The lipophilic extract according to the present invention as an essential ingredient that can be contained in the food composition of the present invention The composition of the present invention may contain various herbal medicine extracts, food auxiliary additives, natural carbohydrates, . In addition, the food-aid additive may further include food-aid additives. Examples of the food-aid additive include food-aid additives customary in the art, for example, flavoring agents, flavoring agents, coloring agents, fillers, stabilizers and the like. Examples of such natural carbohydrates include monosaccharides such as glucose, fructose, and the like; Disaccharides such as maltose, sucrose and the like; And polysaccharides, for example, conventional sugars such as dextrin, cyclodextrin and the like, and sugar alcohols such as xylitol, sorbitol and erythritol.
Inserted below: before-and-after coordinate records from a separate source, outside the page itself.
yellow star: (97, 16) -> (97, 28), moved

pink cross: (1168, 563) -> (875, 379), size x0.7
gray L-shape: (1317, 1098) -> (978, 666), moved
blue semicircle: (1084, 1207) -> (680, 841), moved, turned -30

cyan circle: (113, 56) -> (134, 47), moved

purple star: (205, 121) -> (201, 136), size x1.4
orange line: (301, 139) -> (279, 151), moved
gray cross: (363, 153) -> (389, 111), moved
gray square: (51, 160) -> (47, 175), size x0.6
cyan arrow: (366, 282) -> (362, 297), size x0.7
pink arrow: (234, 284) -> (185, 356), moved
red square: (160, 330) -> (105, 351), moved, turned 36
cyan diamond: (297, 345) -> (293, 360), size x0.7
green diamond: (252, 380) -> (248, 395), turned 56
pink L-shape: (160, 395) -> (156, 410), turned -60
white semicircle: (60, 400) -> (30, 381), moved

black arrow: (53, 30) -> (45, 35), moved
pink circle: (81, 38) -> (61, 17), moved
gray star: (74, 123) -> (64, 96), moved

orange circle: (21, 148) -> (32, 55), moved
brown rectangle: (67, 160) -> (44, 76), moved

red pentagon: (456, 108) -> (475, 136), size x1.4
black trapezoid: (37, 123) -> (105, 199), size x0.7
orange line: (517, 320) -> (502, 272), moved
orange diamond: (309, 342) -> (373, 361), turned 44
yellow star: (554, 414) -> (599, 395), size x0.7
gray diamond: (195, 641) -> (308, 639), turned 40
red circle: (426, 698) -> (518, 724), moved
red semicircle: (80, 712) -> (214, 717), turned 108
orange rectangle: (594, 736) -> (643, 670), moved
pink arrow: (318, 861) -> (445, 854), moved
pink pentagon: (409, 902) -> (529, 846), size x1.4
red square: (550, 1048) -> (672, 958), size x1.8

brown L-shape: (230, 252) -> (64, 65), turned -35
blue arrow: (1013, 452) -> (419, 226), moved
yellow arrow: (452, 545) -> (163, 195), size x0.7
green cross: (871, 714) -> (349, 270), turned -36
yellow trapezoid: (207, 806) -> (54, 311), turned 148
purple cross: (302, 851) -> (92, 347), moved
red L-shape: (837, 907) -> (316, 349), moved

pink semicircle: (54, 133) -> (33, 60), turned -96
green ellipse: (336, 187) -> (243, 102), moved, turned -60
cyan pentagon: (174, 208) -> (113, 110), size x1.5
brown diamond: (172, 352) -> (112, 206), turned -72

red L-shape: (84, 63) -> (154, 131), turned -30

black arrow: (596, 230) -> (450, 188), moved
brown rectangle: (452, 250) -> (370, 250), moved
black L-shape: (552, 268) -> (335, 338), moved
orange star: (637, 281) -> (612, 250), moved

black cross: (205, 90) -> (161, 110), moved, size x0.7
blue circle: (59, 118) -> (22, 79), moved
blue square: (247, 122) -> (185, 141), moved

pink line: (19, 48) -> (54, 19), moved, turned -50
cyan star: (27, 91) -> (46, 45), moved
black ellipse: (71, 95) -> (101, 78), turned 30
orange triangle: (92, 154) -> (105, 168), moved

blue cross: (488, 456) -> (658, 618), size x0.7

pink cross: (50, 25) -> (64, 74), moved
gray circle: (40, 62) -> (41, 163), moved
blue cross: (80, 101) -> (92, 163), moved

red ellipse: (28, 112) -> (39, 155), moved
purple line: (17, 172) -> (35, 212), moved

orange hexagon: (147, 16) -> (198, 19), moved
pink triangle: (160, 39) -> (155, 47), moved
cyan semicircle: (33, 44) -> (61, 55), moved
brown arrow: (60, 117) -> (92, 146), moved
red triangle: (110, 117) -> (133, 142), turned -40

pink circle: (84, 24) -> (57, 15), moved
Natural flavors (tau martin, stevia extracts (e.g., rebaudioside A, glycyrrhizin, etc.) and synthetic flavors (saccharin, aspartame, etc.) can be advantageously used as flavors other than those described above . In addition to the above, the food composition of the present invention may contain flavoring agents such as various nutrients, vitamins, minerals (electrolytes), synthetic flavors and natural flavors, coloring agents and thickening agents (cheese, chocolate etc.), pectic acid and its salts, And salts thereof, organic acids, protective colloid thickeners, pH adjusting agents, stabilizers, preservatives, glycerin, alcohols, carbonating agents used in carbonated beverages, etc. Besides natural fruit juices and fruit juice drinks and vegetable drinks These additives may be used independently or in combination. Although the ratio of such additives is not critical, 100 parts by weight of the composition of the present invention It is generally selected from the range of 0.01 to 0.1 wt.

In a specific embodiment of the present invention, BS-003, a novel microalgae, was isolated from seawater and deposited with KCTC 12401BP. When the concentration of silicon is more than twice that of the existing concentration, the strain can be optimally cultured Respectively. In addition, in the mixed state of various papers, the microalgae of the present invention Odontella sp. It was confirmed that BS-003 can be selectively cultured by irradiating green wavelength LED. In addition, it was confirmed that the BS-003 strain of the present invention contains a large amount of neutral lipids in the cells and has a lipid content of 38% of the cell dry weight. In addition, it was confirmed that about 60% of C16 and about 20% of C18 were present in the FAME extracted from the novel strain of the present invention, and about 10% of EPA (eicosapentaenoic acid) which is an unsaturated fatty acid (omega 3 fatty acid) .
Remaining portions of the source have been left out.